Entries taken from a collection
· · · · · · ·

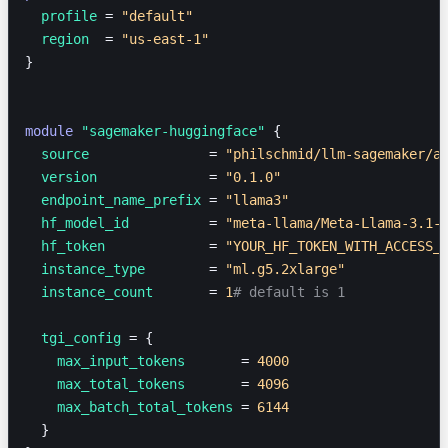
  profile 
=
 "default"
  region  
=
 "us-east-1"
}
module
 "sagemaker-huggingface"
 {
  source               
=
 "philschmid/llm-sagemaker/a
  version              
=
 "0.1.0"
  endpoint_name_prefix 
=
 "llama3"
  hf_model_id          
=
 "meta-llama/Meta-Llama-3.1-
  hf_token             
=
 "YOUR_HF_TOKEN_WITH_ACCESS_
  instance_type        
=
 "ml.g5.2xlarge"
  instance_count       
=
 1
# default is 1
  tgi_config 
=
 {
    max_input_tokens
       = 
4000
    max_total_tokens
       = 
4096
    max_batch_total_tokens
 = 
6144
  }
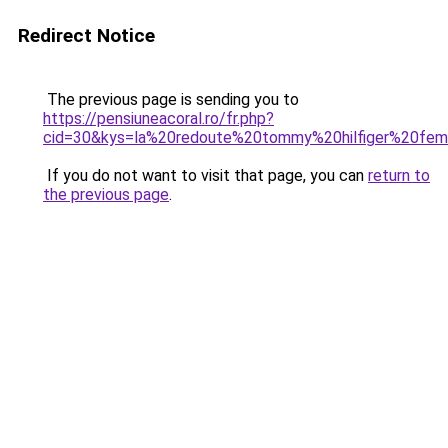
Redirect Notice
The previous page is sending you to
https://pensiuneacoral.ro/fr.php?
cid=30&kys=la%20redoute%20tommy%20hilfiger%20fe
If you do not want to visit that page, you can
return to
the previous page
.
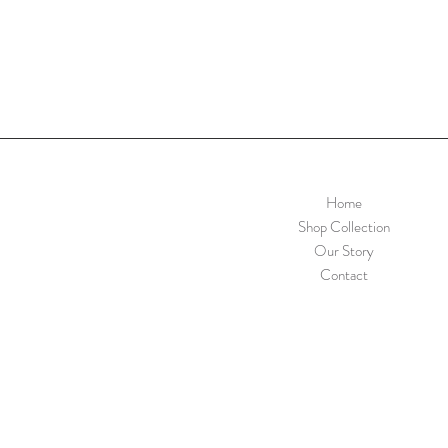
Home
Shop Collection
Our Story
Contact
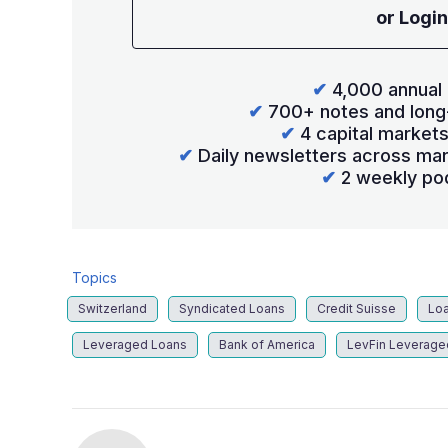
or Login
✔
4,000 annual 
✔
700+ notes and long
✔
4 capital market
✔
Daily newsletters across mar
✔
2 weekly po
Topics
Switzerland
Syndicated Loans
Credit Suisse
Loa
Leveraged Loans
Bank of America
LevFin Leverage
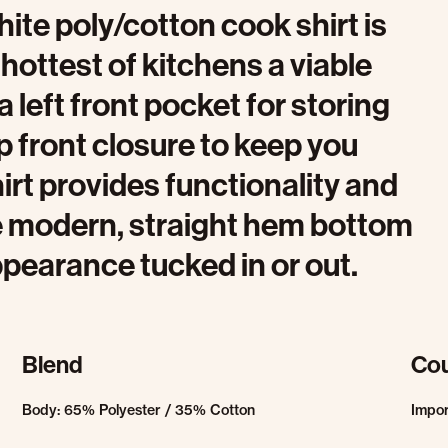
hite poly/cotton cook shirt is
hottest of kitchens a viable
left front pocket for storing
p front closure to keep you
irt provides functionality and
the modern, straight hem bottom
ppearance tucked in or out.
Blend
Cou
Body: 65% Polyester / 35% Cotton
Impo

· · · · · · ·

◆ **PROBLEM**: What you give back should be exactly the lines from the top of the data above down to and including the line with "left front pocket for storing", minus any pictures.

◆ **EXERCISE SOLUTION**:
  profile 
=
 "default"
  region  
=
 "us-east-1"
}
module
 "sagemaker-huggingface"
 {
  source               
=
 "philschmid/llm-sagemaker/a
  version              
=
 "0.1.0"
  endpoint_name_prefix 
=
 "llama3"
  hf_model_id          
=
 "meta-llama/Meta-Llama-3.1-
  hf_token             
=
 "YOUR_HF_TOKEN_WITH_ACCESS_
  instance_type        
=
 "ml.g5.2xlarge"
  instance_count       
=
 1
# default is 1
  tgi_config 
=
 {
    max_input_tokens
       = 
4000
    max_total_tokens
       = 
4096
    max_batch_total_tokens
 = 
6144
  }
Redirect Notice
The previous page is sending you to
https://pensiuneacoral.ro/fr.php?
cid=30&kys=la%20redoute%20tommy%20hilfiger%20fe
If you do not want to visit that page, you can
return to
the previous page
.
Home
Shop Collection
Our Story
Contact
or Login
✔
4,000 annual 
✔
700+ notes and long
✔
4 capital market
✔
Daily newsletters across mar
✔
2 weekly po
Topics
Switzerland
Syndicated Loans
Credit Suisse
Loa
Leveraged Loans
Bank of America
LevFin Leverage
hite poly/cotton cook shirt is
hottest of kitchens a viable
left front pocket for storing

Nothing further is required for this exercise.